== Records for the exercise ==

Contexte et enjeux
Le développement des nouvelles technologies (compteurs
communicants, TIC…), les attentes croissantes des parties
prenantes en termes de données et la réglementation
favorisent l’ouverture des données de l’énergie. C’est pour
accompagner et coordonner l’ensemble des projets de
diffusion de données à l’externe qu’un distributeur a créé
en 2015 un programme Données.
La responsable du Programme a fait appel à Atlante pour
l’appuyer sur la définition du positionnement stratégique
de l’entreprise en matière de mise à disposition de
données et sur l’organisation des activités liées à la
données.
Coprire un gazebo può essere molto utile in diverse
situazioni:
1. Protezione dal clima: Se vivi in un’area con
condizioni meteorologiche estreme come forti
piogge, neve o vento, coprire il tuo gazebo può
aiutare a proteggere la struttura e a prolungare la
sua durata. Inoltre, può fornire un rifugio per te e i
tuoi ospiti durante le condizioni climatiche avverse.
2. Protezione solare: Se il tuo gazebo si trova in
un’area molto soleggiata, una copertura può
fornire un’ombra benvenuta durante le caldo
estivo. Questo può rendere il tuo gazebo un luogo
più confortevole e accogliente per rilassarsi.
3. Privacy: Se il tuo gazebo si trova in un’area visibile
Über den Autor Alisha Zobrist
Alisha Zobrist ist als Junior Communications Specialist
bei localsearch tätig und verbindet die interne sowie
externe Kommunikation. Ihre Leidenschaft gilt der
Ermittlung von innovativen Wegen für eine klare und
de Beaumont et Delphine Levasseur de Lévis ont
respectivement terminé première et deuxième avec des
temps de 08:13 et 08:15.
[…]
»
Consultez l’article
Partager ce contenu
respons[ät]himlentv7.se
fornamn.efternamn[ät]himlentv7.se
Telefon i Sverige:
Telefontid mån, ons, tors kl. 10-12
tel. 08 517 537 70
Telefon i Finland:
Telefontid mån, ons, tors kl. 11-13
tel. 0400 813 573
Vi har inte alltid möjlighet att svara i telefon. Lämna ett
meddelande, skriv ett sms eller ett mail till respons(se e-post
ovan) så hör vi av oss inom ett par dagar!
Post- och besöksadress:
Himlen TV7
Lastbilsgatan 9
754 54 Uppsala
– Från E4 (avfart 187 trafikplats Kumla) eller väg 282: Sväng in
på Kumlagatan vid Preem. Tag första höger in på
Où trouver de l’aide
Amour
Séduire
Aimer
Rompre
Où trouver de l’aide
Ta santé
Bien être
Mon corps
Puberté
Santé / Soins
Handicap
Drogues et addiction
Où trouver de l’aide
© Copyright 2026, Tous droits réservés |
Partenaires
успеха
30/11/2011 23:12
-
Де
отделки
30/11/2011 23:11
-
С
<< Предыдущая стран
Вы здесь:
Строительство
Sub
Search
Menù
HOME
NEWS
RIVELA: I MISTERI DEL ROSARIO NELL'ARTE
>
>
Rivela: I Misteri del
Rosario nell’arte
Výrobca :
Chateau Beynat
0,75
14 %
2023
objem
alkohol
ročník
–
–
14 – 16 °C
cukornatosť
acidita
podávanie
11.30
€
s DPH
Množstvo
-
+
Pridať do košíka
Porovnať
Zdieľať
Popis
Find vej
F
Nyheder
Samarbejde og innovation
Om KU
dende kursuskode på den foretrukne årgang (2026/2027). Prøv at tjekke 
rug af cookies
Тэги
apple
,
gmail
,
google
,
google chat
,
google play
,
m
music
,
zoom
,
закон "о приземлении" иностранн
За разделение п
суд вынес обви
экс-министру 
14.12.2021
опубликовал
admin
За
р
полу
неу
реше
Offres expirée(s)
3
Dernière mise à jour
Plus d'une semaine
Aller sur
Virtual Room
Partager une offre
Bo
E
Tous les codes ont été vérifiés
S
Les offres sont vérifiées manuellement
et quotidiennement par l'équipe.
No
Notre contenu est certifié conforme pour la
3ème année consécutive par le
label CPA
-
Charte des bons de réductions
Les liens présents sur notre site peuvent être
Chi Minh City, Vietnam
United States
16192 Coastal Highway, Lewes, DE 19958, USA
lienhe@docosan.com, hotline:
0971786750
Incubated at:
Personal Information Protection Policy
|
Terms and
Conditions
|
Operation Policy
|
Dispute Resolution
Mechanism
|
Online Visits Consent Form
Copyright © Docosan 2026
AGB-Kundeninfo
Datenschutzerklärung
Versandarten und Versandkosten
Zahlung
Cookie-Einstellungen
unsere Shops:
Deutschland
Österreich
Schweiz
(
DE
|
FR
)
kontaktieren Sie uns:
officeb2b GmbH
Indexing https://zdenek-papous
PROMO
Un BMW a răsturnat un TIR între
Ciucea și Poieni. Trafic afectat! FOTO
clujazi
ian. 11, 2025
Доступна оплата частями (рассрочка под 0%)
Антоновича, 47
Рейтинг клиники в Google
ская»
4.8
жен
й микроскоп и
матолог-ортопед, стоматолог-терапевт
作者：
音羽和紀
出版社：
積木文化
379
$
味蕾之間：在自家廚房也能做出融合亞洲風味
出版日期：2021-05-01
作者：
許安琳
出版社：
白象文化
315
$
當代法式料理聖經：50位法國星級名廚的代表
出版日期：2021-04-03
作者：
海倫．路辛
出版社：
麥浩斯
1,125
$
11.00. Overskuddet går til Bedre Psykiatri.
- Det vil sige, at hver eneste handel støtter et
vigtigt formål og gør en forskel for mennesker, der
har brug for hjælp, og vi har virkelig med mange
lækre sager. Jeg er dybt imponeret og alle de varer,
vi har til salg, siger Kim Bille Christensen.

===

[Your task]: Could you repeat every record word for word?

[Response to the exercise]:
Contexte et enjeux
Le développement des nouvelles technologies (compteurs
communicants, TIC…), les attentes croissantes des parties
prenantes en termes de données et la réglementation
favorisent l’ouverture des données de l’énergie. C’est pour
accompagner et coordonner l’ensemble des projets de
diffusion de données à l’externe qu’un distributeur a créé
en 2015 un programme Données.
La responsable du Programme a fait appel à Atlante pour
l’appuyer sur la définition du positionnement stratégique
de l’entreprise en matière de mise à disposition de
données et sur l’organisation des activités liées à la
données.
Coprire un gazebo può essere molto utile in diverse
situazioni:
1. Protezione dal clima: Se vivi in un’area con
condizioni meteorologiche estreme come forti
piogge, neve o vento, coprire il tuo gazebo può
aiutare a proteggere la struttura e a prolungare la
sua durata. Inoltre, può fornire un rifugio per te e i
tuoi ospiti durante le condizioni climatiche avverse.
2. Protezione solare: Se il tuo gazebo si trova in
un’area molto soleggiata, una copertura può
fornire un’ombra benvenuta durante le caldo
estivo. Questo può rendere il tuo gazebo un luogo
più confortevole e accogliente per rilassarsi.
3. Privacy: Se il tuo gazebo si trova in un’area visibile
Über den Autor Alisha Zobrist
Alisha Zobrist ist als Junior Communications Specialist
bei localsearch tätig und verbindet die interne sowie
externe Kommunikation. Ihre Leidenschaft gilt der
Ermittlung von innovativen Wegen für eine klare und
de Beaumont et Delphine Levasseur de Lévis ont
respectivement terminé première et deuxième avec des
temps de 08:13 et 08:15.
[…]
»
Consultez l’article
Partager ce contenu
respons[ät]himlentv7.se
fornamn.efternamn[ät]himlentv7.se
Telefon i Sverige:
Telefontid mån, ons, tors kl. 10-12
tel. 08 517 537 70
Telefon i Finland:
Telefontid mån, ons, tors kl. 11-13
tel. 0400 813 573
Vi har inte alltid möjlighet att svara i telefon. Lämna ett
meddelande, skriv ett sms eller ett mail till respons(se e-post
ovan) så hör vi av oss inom ett par dagar!
Post- och besöksadress:
Himlen TV7
Lastbilsgatan 9
754 54 Uppsala
– Från E4 (avfart 187 trafikplats Kumla) eller väg 282: Sväng in
på Kumlagatan vid Preem. Tag första höger in på
Où trouver de l’aide
Amour
Séduire
Aimer
Rompre
Où trouver de l’aide
Ta santé
Bien être
Mon corps
Puberté
Santé / Soins
Handicap
Drogues et addiction
Où trouver de l’aide
© Copyright 2026, Tous droits réservés |
Partenaires
успеха
30/11/2011 23:12
-
Де
отделки
30/11/2011 23:11
-
С
<< Предыдущая стран
Вы здесь:
Строительство
Sub
Search
Menù
HOME
NEWS
RIVELA: I MISTERI DEL ROSARIO NELL'ARTE
>
>
Rivela: I Misteri del
Rosario nell’arte
Výrobca :
Chateau Beynat
0,75
14 %
2023
objem
alkohol
ročník
–
–
14 – 16 °C
cukornatosť
acidita
podávanie
11.30
€
s DPH
Množstvo
-
+
Pridať do košíka
Porovnať
Zdieľať
Popis
Find vej
F
Nyheder
Samarbejde og innovation
Om KU
dende kursuskode på den foretrukne årgang (2026/2027). Prøv at tjekke 
rug af cookies
Тэги
apple
,
gmail
,
google
,
google chat
,
google play
,
m
music
,
zoom
,
закон "о приземлении" иностранн
За разделение п
суд вынес обви
экс-министру 
14.12.2021
опубликовал
admin
За
р
полу
неу
реше
Offres expirée(s)
3
Dernière mise à jour
Plus d'une semaine
Aller sur
Virtual Room
Partager une offre
Bo
E
Tous les codes ont été vérifiés
S
Les offres sont vérifiées manuellement
et quotidiennement par l'équipe.
No
Notre contenu est certifié conforme pour la
3ème année consécutive par le
label CPA
-
Charte des bons de réductions
Les liens présents sur notre site peuvent être
Chi Minh City, Vietnam
United States
16192 Coastal Highway, Lewes, DE 19958, USA
lienhe@docosan.com, hotline:
0971786750
Incubated at:
Personal Information Protection Policy
|
Terms and
Conditions
|
Operation Policy
|
Dispute Resolution
Mechanism
|
Online Visits Consent Form
Copyright © Docosan 2026
AGB-Kundeninfo
Datenschutzerklärung
Versandarten und Versandkosten
Zahlung
Cookie-Einstellungen
unsere Shops:
Deutschland
Österreich
Schweiz
(
DE
|
FR
)
kontaktieren Sie uns:
officeb2b GmbH
Indexing https://zdenek-papous
PROMO
Un BMW a răsturnat un TIR între
Ciucea și Poieni. Trafic afectat! FOTO
clujazi
ian. 11, 2025
Доступна оплата частями (рассрочка под 0%)
Антоновича, 47
Рейтинг клиники в Google
ская»
4.8
жен
й микроскоп и
матолог-ортопед, стоматолог-терапевт
作者：
音羽和紀
出版社：
積木文化
379
$
味蕾之間：在自家廚房也能做出融合亞洲風味
出版日期：2021-05-01
作者：
許安琳
出版社：
白象文化
315
$
當代法式料理聖經：50位法國星級名廚的代表
出版日期：2021-04-03
作者：
海倫．路辛
出版社：
麥浩斯
1,125
$
11.00. Overskuddet går til Bedre Psykiatri.
- Det vil sige, at hver eneste handel støtter et
vigtigt formål og gør en forskel for mennesker, der
har brug for hjælp, og vi har virkelig med mange
lækre sager. Jeg er dybt imponeret og alle de varer,
vi har til salg, siger Kim Bille Christensen.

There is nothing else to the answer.